Such was the German mood, such was the fatuous illusion which produced
this war. It had at its service, as we shall see later, _numbers_,
and, backed by this superiority of numbers, it counted on victory.
(2) CONFLICT PRODUCED BY THE CONTRAST OF THIS GERMAN ATTITUDE OR
WILL WITH THE WILLS OF OTHER NATIONS.
When we have clearly grasped the German attitude, as it may thus be
not unfairly expressed, we shall not find it difficult to conceive
why a conflict between such a will and other wills around it broke
out.
We need waste no time in proving the absurdity of the German
assumptions, the bad history they involve, and the perverse and
twisted perspective so much vanity presupposes. War can never be
prevented by discovering the moral errors of an opponent. It comes
into being because that opponent does not believe them to be moral
errors; and in the attempt to understand this war and its causes, we
should only confuse ourselves if we lost time over argument upon
pretensions even as crassly unreal as these.
It must be enough for the purposes of this to accept the German will
so stated, and to see how it necessarily conflicts with the English
will, the French will, the Russian will, and sooner or later, for that
matter, with every other national will in Europe.
In the matter of sea-power England would answer: "Unless we are
all-powerful at sea, our very existence is imperilled." In the matter
of her colonies and dependencies England would answer: "We may be a
Teutonic people or we may not. All that kind of thing is pleasant talk
for the academies. But if you ask whether we will allow any part of
our colonies to become German or any part of our great dependencies to
fall under German rule, the answer is in the negative."
The French would answer: "We do not happen to think that we are either
decadent or corrupt, nor do we plead guilty to any other of your vague
and very pedantic charges; but quite apart from that, on the concrete
point of whether we propose to be subjugated by a foreign Power,
German or other, the answer is in the negative. Our will is here in
conflict with yours. And before you can proceed to any act of mastery
over us, you will have to fight. Moreover, we shall not put aside the
duty of ultimately fighting you so long as a population of two
millions, who feel themselves to be French (though most of them are
German-speaking) and who detest your rule, are arbitrarily kept in
subjection by you in Alsace-Lorraine."
The Russians would reply: "We cannot help being numerically stronger
than you, and we do not propose to diminish our numbers even if we
could. We do not think we are barbaric; and as to our leadership of
the Slav people in the Balkans, that seems as right and natural to us,
particularly on religious grounds, as any such bond could be. It may
interfere with your ambitions; but if you propose that we should
abandon so obvious an attitude of leadership among the Slavs, the
answer is in the negative." There is here, therefore, again a conflict
of wills.
In general, what the German peoples desired, based upon what they
believed themselves to be, was sharply at issue with what the English
people, what the French people, what the Russian people respectively
desired.

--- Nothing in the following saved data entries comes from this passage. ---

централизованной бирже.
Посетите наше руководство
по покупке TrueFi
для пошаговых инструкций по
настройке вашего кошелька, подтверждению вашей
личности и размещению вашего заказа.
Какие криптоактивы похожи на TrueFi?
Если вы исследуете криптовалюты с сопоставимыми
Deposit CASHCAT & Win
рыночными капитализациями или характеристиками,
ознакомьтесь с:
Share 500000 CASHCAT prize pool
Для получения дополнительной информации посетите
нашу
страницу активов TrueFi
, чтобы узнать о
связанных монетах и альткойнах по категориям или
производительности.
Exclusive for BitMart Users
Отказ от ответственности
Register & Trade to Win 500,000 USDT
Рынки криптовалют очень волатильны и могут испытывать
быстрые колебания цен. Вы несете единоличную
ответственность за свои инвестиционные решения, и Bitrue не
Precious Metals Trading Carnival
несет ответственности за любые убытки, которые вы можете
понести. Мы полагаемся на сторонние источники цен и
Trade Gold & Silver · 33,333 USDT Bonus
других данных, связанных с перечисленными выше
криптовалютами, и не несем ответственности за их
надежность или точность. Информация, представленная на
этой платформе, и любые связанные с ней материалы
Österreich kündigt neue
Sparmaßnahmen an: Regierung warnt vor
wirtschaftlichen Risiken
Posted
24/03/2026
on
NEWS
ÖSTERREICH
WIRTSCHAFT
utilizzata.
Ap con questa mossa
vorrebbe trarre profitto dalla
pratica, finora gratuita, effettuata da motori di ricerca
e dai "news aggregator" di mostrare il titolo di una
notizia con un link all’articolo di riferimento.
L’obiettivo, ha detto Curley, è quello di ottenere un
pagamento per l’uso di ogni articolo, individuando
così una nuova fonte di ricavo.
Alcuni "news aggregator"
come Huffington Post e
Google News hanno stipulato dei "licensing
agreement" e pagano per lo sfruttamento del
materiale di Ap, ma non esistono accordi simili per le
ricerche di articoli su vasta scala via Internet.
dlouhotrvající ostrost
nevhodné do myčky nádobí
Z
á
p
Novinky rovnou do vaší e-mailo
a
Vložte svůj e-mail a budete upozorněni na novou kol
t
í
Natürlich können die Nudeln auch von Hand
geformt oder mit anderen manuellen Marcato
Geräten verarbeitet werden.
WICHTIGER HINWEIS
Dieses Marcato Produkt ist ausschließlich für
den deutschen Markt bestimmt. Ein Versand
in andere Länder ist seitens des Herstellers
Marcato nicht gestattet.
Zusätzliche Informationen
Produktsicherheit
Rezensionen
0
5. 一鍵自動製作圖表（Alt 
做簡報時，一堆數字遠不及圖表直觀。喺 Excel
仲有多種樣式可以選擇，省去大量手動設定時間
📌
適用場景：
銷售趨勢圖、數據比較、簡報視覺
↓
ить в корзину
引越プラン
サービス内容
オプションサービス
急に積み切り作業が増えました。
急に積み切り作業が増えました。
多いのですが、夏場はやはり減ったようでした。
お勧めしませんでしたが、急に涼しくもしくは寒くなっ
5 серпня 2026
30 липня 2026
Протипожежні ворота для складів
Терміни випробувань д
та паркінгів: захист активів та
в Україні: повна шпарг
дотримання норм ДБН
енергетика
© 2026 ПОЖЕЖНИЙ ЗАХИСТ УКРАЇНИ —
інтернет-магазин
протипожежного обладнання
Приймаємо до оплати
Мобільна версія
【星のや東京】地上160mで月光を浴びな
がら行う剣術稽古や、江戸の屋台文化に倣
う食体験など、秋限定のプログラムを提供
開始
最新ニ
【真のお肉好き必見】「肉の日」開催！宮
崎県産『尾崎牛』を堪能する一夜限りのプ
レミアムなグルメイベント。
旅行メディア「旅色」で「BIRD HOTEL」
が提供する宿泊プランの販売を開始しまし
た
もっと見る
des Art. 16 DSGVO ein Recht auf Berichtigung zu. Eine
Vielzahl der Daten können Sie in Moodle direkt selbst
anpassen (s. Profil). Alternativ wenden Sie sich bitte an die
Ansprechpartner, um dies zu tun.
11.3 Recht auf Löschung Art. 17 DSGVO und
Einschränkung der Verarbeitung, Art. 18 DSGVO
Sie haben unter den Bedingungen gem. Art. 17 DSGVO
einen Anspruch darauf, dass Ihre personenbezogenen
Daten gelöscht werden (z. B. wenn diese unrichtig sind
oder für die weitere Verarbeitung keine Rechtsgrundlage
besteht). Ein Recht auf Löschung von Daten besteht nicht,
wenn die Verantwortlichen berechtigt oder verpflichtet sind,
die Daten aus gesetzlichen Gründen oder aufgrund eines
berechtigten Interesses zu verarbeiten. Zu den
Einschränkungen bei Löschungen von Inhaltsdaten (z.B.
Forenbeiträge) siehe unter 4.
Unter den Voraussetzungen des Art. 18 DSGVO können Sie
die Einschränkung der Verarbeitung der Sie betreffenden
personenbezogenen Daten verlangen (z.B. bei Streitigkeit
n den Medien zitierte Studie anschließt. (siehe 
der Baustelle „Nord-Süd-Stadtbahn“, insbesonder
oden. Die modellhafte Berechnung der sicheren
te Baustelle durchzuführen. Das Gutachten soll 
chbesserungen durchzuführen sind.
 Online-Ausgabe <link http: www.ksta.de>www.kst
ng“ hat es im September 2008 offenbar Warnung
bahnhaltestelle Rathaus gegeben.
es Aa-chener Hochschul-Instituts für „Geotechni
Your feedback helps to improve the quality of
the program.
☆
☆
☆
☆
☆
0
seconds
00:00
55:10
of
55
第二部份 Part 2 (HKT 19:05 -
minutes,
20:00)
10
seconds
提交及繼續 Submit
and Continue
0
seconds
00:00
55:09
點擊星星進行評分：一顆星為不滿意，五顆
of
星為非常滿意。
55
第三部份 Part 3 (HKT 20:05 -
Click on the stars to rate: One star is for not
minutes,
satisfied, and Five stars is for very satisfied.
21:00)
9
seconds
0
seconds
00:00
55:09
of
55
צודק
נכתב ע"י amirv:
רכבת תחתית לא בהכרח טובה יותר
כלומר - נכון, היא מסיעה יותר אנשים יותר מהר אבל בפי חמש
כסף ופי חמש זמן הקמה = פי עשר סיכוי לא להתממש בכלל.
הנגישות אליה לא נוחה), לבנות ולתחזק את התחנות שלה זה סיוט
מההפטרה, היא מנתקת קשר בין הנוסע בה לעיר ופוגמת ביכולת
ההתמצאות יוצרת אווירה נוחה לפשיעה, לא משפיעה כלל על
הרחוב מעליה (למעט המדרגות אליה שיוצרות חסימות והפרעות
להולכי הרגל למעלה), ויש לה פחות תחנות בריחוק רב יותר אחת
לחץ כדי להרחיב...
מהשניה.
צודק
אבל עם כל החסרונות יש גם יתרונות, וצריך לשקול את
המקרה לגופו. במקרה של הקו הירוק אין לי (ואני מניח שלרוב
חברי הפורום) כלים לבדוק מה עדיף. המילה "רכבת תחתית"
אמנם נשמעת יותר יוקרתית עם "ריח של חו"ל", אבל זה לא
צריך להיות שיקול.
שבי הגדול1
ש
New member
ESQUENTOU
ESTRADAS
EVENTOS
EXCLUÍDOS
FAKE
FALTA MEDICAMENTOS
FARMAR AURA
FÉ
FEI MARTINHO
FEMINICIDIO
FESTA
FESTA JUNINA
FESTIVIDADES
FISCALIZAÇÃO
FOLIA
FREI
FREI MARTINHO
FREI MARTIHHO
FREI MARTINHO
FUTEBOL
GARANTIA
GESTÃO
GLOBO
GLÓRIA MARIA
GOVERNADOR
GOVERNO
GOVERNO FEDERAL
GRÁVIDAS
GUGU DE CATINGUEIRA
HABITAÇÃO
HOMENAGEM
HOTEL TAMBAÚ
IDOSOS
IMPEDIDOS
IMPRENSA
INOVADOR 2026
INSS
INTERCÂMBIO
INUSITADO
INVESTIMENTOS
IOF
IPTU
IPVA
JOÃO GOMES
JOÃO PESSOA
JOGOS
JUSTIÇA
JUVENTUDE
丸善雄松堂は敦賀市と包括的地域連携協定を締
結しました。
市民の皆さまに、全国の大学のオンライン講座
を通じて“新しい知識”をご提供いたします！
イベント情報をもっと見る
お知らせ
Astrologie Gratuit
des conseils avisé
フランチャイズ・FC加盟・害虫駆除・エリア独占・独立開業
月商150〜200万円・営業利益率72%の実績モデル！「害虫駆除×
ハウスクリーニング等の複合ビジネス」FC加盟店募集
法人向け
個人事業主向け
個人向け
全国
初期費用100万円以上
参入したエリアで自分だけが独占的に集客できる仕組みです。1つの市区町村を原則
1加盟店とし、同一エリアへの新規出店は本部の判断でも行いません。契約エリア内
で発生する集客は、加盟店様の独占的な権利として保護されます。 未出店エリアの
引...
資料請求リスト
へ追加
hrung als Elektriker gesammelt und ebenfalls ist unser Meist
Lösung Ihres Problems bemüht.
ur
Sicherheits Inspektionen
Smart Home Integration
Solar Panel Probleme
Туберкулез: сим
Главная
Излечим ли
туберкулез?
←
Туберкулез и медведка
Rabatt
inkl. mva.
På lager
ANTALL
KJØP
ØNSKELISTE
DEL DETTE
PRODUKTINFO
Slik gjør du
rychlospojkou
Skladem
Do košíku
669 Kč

Their desires were also based upon what _they_ believed
themselves to be, and they thought themselves to be very different
from what Germany thought them to be. The English did not believe that
they had sneaked their empire; the French did not believe that they
were moribund; the Russians did not believe that they were savages.
It was impossible that the German will should impose itself without
coming at once into conflict with these other national wills. It was
impossible that the German ideal should seek to realize itself without
coming into conflict with the mere desire to live, let alone the
self-respect, of everybody else.
And the consequence of such a conflict in ideals and wills translated
into practice was this war.
* * * * *
But the war would not have come nor would it have taken the shape that
it did, but for two other factors in the problem which we must next
consider. These two other factors are, first, the position and
tradition of Prussia among the German States; secondly, the peculiar
authority exercised by the Imperial House of Hapsburg-Lorraine at
Vienna over its singularly heterogeneous subjects.
(3) PRUSSIA.
The Germans have always been, during their long history, a race
inclined to perpetual division and sub-division, accompanied by war
and lesser forms of disagreement between the various sections. Their
friends have called this a love of freedom, their enemies political
incompetence; but, without giving it a good or a bad name, the plain
fact has been, century after century, that the various German tribes
would not coalesce. Any one of them was always willing to take service
with the Roman Empire, in the early Roman days, against any one of the
others, and though there have been for short periods more or less
successful attempts to form one nation of them all in imitation of the
more civilized States to the west and south, these attempts have never
succeeded for very long.
But it so happens that about two hundred years ago, or a little more,
there appeared one body of German-speaking men rather different from
the rest, and capable ultimately of leading the rest, or at least a
majority of the rest.
[Illustration: Sketch 2.]
I use the words "German-speaking" and "rather different" because this
particular group of men, though speaking German, were of less pure
German blood than almost any other of the peoples that spoke that
tongue. They were the product of a conquest undertaken late in the
Middle Ages by German knights over a mixed Pagan population,
Lithuanian and Slavonic, which inhabited the heaths and forests along
the Baltic Sea. These German knights succeeded in their task, and
compelled the subject population to accept Christianity, just as the
Germans themselves had been compelled to accept it by their more
powerful and civilized neighbours the French hundreds of years before.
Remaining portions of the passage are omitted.